「お母さん、テレビが映らないよ。」
お姉ちゃんが、テレビのリモコンを持って、ぶーたれている。
「音は出ているんじゃない?
修理すれば直るかな。」
お母さんがキッチンから覗き込む。
「えー、直すの?新しいのに買い換えようよ。」
「お父さんにも聞いてみるから、あなたは早く学校に行きなさい。」
お姉ちゃんは、「やばい」と言って、急いで出かけた。
その日の午後。
お母さんは、外でご近所さんとおしゃべりしてる。
家の中は、シーンと静かだ。
窓の近くの日陰を、一匹のアリが歩いている。
「アリさん、ボクを助けてください。」
アリは家の中を覗き込むが、誰もいない。
「アリさん、ボクはテレビです。
真っ黒になったので、捨てられてしまいます。
お願いします。助けてください。

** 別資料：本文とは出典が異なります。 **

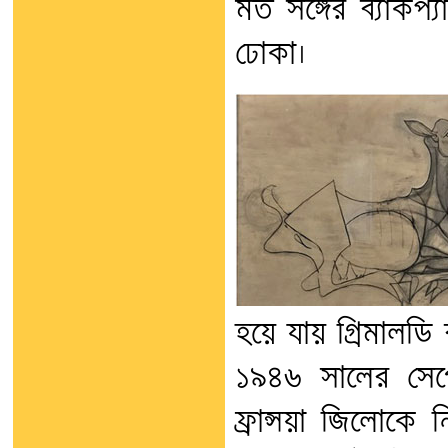
মত সঙ্গের ব্যাকপ
ঢোকা।
হয়ে যায় গ্রিমালডি
১৯৪৬ সালের সেপ্ট
ফ্রান্সয়া জিলোক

」
なんだか面倒臭そうだなあ。
アリは聞こえなかったことにして、その場を立ち去ろうとした。
「お礼はきちんとします。
ここの家のお姉ちゃんはアイスが大好きで、いつも、その窓際で外を見ながら食べています。
そのアイスをアリさんに差し上げます。」
それはいつもアリが狙っていたアイスだった。
でも、本当にそんなことが出来るんだろうか。
「アリさん、お願いします。」
「しょうがないなあ。」
アリは窓の隙間から中に入った。
「で、何をすればいいの?」
「まず、僕の左の方の穴から中に入って、2段目まで登り、左側にある緑色のコード…」
「ちょっと待って。説明が長いよ。一度に言われても分からないから、ゆっくり行こうよ。」
アリは左の穴を探して、中に入った。
「あのー、暗くて何も見えないよ。」
パチっと音がして、明るくなった。
「これくらいで見えますか。」
「うん、大丈夫。明るくなったら、埃がすごいね。で、どうするの?」
「2段目まで登って…」
アリはテレビの指示通りに、埃の中を動く。
「で、コードを繋げて、このネジを回せば終わりか。あー、しんどかった。」
「アリさん、ありがとうございました。無事直りました。」
「はいはい、お礼、忘れないでね。」
この埃だらけの場所から早く出ようっと。
なんだろう。下の方でキラキラしているのが見える。
テレビは、嬉しくて歌いながら、アリが出てくるのを待っている。
アリさん、遅いなあ。
帰り道、迷ったのかな。
テレビの左の穴から桃色、黄色、水色のビーズがポトポト落ちた。
その後で、アリが顔を出す。
「これも、もらっていくね。」
アリは、黄色と水色のビーズをひろって、窓の隙間から外へ出た。
お姉ちゃんが小さい頃に遊んでいたビーズだった。
懐かしいなあ。
あの頃は、ボクのこと、友達だって言ってたよなあ。
秘密の話をたくさんしてくれた。
床に転がった桃色のビーズを、テレビは黙って見ていた。
夕方、お姉ちゃんが帰ってきた。
早速、窓際で棒アイスを食べ始める。
突然、ブッブーバチっと音がして、テレビが映った。
テレビには、小さな頃のお姉ちゃんが映っている。
小さな手に色とりどりのビーズを乗せながら、テレビに話しかけている。
「これは、わたしの、たからもの。ママには、いわないでね。」
小さなお姉ちゃんは、ビーズを一つずつテレビの穴に入れていく。
ザーザーブチっと音がして、テレビは黒い画面に戻った。
お姉ちゃんはびっくりして、手からアイスが落ちた。
「今のは、何?」
リモコンでテレビをつけると、夕方のニュースが流れた。
「お母さん、テレビ、直ったんだ。」
お姉ちゃんはアイスを口に入れようとして、手にアイスがないことに気がついた。
「やばっ。」
慌ててタオルを取りに行くお姉ちゃん。
アイスの上で、アリがブイサインをしている。